TENSOR: Turbulent boundary layer and trailing Edge Noise Study Of flow past a porous surface at high Reynolds number

Two aspects of porous materials that substantially influence the turbulent boundary layer convecting over them are surface roughness and permeability, and although their individual effects is well documented, their combined action and non-linear interaction are poorly understood. Nevertheless, nature and engineering are replete with examples; therefore, a comprehensive study of turbulent flows over and past these surfaces is proposed at high Reynolds number. This is important because previous numerical studies were limited to low-moderate Reynolds number due to computational costs, while experiments have altered the surface roughness and permeability at the same time; thus, their relative contribution could not be assessed. Therefore, a novel methodology is proposed to decouple surface roughness from permeability, which will be used to examine their relative importance on noise and drag. The project pairs a researcher with experience in aeroacoustics with an expert in applied experimental fluid mechanics, achieving a mutually beneficial exchange of knowledge.
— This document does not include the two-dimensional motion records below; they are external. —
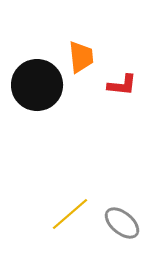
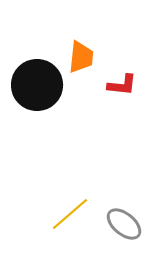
orange trapezoid: rotated 12 degrees clockwise
gray ellipse: moved 2 px right, 1 px down
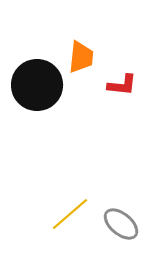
gray ellipse: moved 3 px left
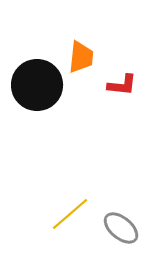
gray ellipse: moved 4 px down
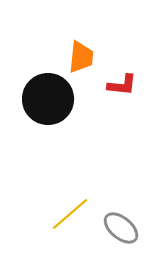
black circle: moved 11 px right, 14 px down
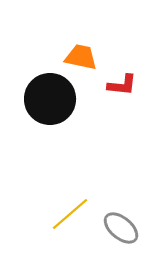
orange trapezoid: rotated 84 degrees counterclockwise
black circle: moved 2 px right
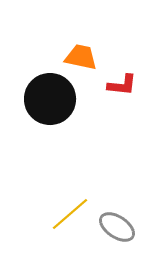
gray ellipse: moved 4 px left, 1 px up; rotated 6 degrees counterclockwise
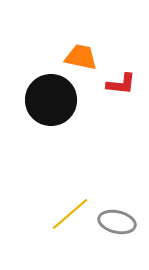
red L-shape: moved 1 px left, 1 px up
black circle: moved 1 px right, 1 px down
gray ellipse: moved 5 px up; rotated 21 degrees counterclockwise
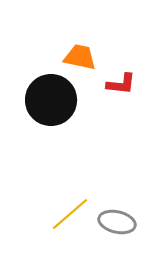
orange trapezoid: moved 1 px left
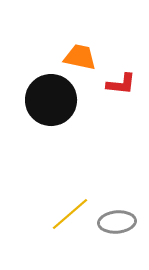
gray ellipse: rotated 18 degrees counterclockwise
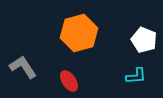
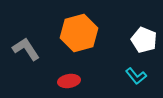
gray L-shape: moved 3 px right, 18 px up
cyan L-shape: rotated 55 degrees clockwise
red ellipse: rotated 65 degrees counterclockwise
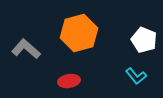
gray L-shape: rotated 16 degrees counterclockwise
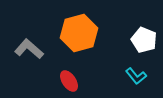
gray L-shape: moved 3 px right
red ellipse: rotated 65 degrees clockwise
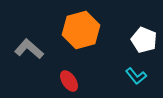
orange hexagon: moved 2 px right, 3 px up
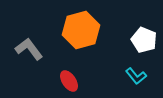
gray L-shape: rotated 12 degrees clockwise
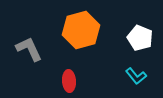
white pentagon: moved 4 px left, 2 px up
gray L-shape: rotated 12 degrees clockwise
red ellipse: rotated 30 degrees clockwise
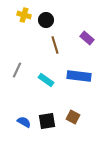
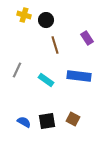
purple rectangle: rotated 16 degrees clockwise
brown square: moved 2 px down
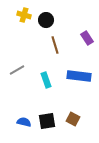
gray line: rotated 35 degrees clockwise
cyan rectangle: rotated 35 degrees clockwise
blue semicircle: rotated 16 degrees counterclockwise
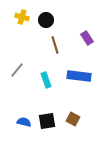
yellow cross: moved 2 px left, 2 px down
gray line: rotated 21 degrees counterclockwise
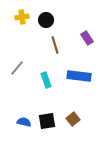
yellow cross: rotated 24 degrees counterclockwise
gray line: moved 2 px up
brown square: rotated 24 degrees clockwise
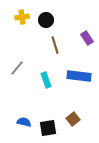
black square: moved 1 px right, 7 px down
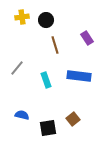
blue semicircle: moved 2 px left, 7 px up
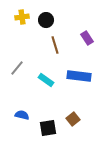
cyan rectangle: rotated 35 degrees counterclockwise
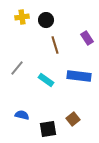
black square: moved 1 px down
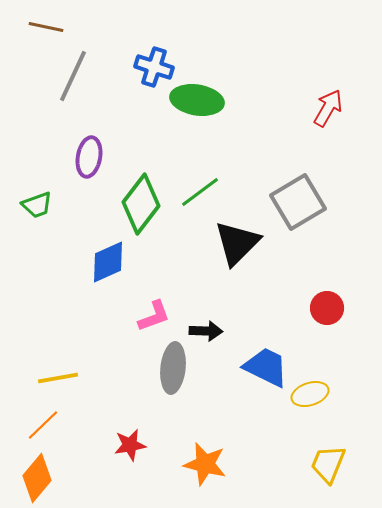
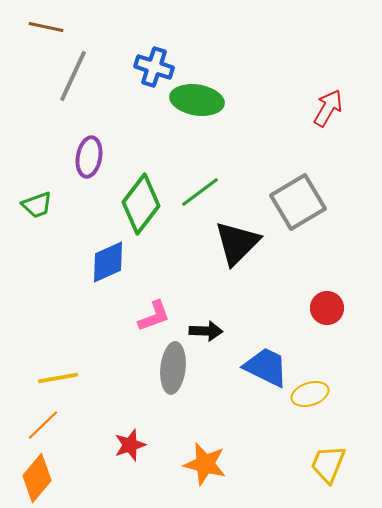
red star: rotated 8 degrees counterclockwise
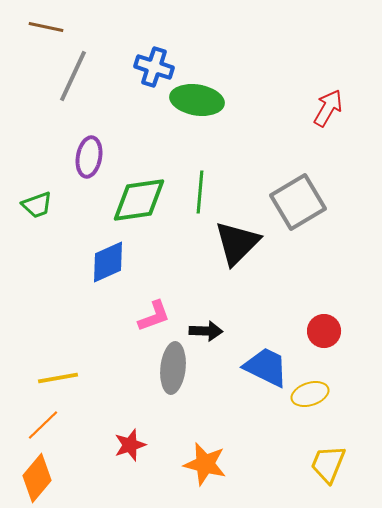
green line: rotated 48 degrees counterclockwise
green diamond: moved 2 px left, 4 px up; rotated 44 degrees clockwise
red circle: moved 3 px left, 23 px down
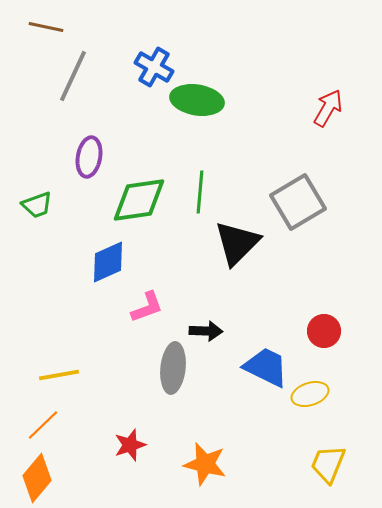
blue cross: rotated 12 degrees clockwise
pink L-shape: moved 7 px left, 9 px up
yellow line: moved 1 px right, 3 px up
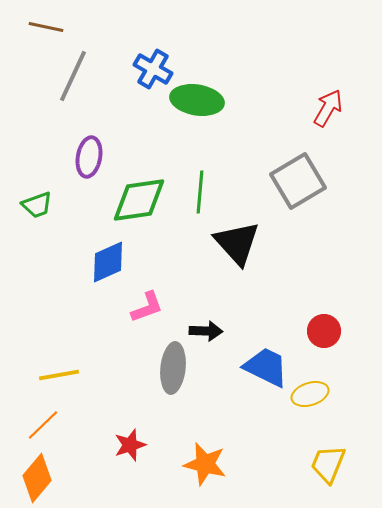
blue cross: moved 1 px left, 2 px down
gray square: moved 21 px up
black triangle: rotated 27 degrees counterclockwise
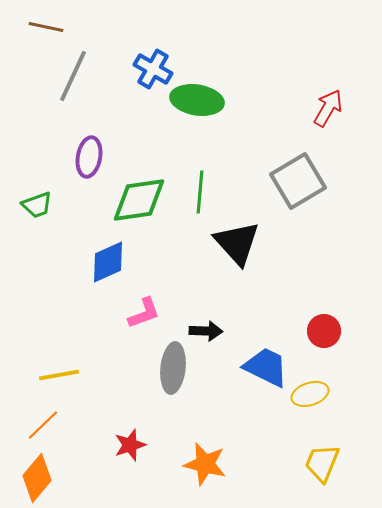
pink L-shape: moved 3 px left, 6 px down
yellow trapezoid: moved 6 px left, 1 px up
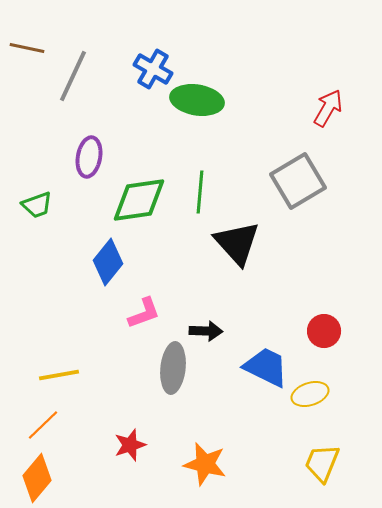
brown line: moved 19 px left, 21 px down
blue diamond: rotated 27 degrees counterclockwise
The Fellow will parametrically survey the effects of porous materials on velocity-pressure statistics, followed by a detailed investigation of the underlying flow physics using Tomographic PIV velocimetry to establish cause-and-effect mechanisms between porous materials and turbulent boundary layer. Finally, to measure the relative contribution of surface roughness and permeability on the scattering efficiency of trailing-edge, the ratio of the scattered far-field to the incident wall-pressure statistics will be quantified at the anechoic wind tunnel. The project will target its dissemination activities at
scientific communities where the immediate impact is expected, including thermal engineering and biology. Together with the host's capabilities and track record, will ensure successful completion of this ambitious research project and maximally support the fellow's career development.